Associated homogeneous linear system
Every inhomogeneous linear system has an associated homogeneous linear system, where the constant terms are zero.
Superposition principle
For a consistent inhomogeneous linear system:
All solutions are obtained by summing to the chosen solution, the
solutions of the associated homogeneous linear system.
Proof
Consider the linear system where the i th equation is:
$$ \sum_{h=1}^{n} a_{ih}x_{h}=b_{i} $$The corresponding homogeneous linear system is:
$$ \sum_{h=1}^{n} a_{ih}x_{h}=0 $$Let $(X_1, . . . , X_n)$ be a fixed solution, $(x_1, . . . , x_n)$ any solution, $(y_1, . . . , y_n)$ any solution of the homogeneous system.
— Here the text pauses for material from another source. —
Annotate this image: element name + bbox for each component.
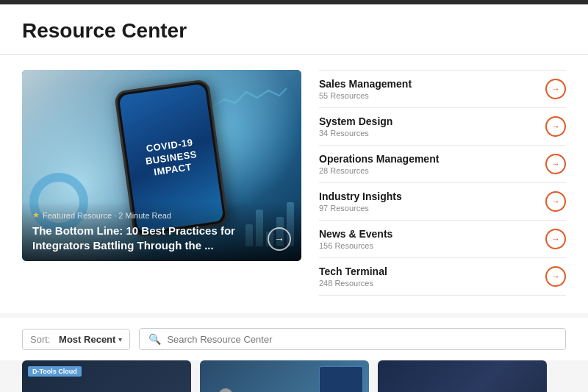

Then:
$$ \sum_{h=1}^{n} a_{ih}\left( x_{h}-X_{h} \right) =\sum_{h=1}^{n} a_{ih}x_{h}-\sum_{h=1}^{n} a_{ih}X_{h} $$ $$ =b_{i}-b_{i} $$ $$ =0 $$so $(x_1−X_1, . . . , x_n−X_n)$ is a solution of the homogeneous system. Conversely,
$$ \sum_{h=1}^{n} a_{ih}\left( x_{h}+X_{h} \right) =\sum_{h=1}^{n} a_{ih}x_{h}+\sum_{h=1}^{n} a_{ih}X_{h} $$ $$ =b_{i}+b_{i} $$ $$ =0 $$so summing to $(X_1, . . . , X_n)$ any solution of the homogeneous system gives again a solution.
$\square$
Number of parameters in the solution
For nonzero solution set, any consistent linear system:
The number of parameters in the solution set is the number of free
variables.
Number of free variables
The number of free variables is the number of variables minus the number of leading variables.
Number of leading variables
The number of leading variables is the number of non-zero rows in the row echelon form.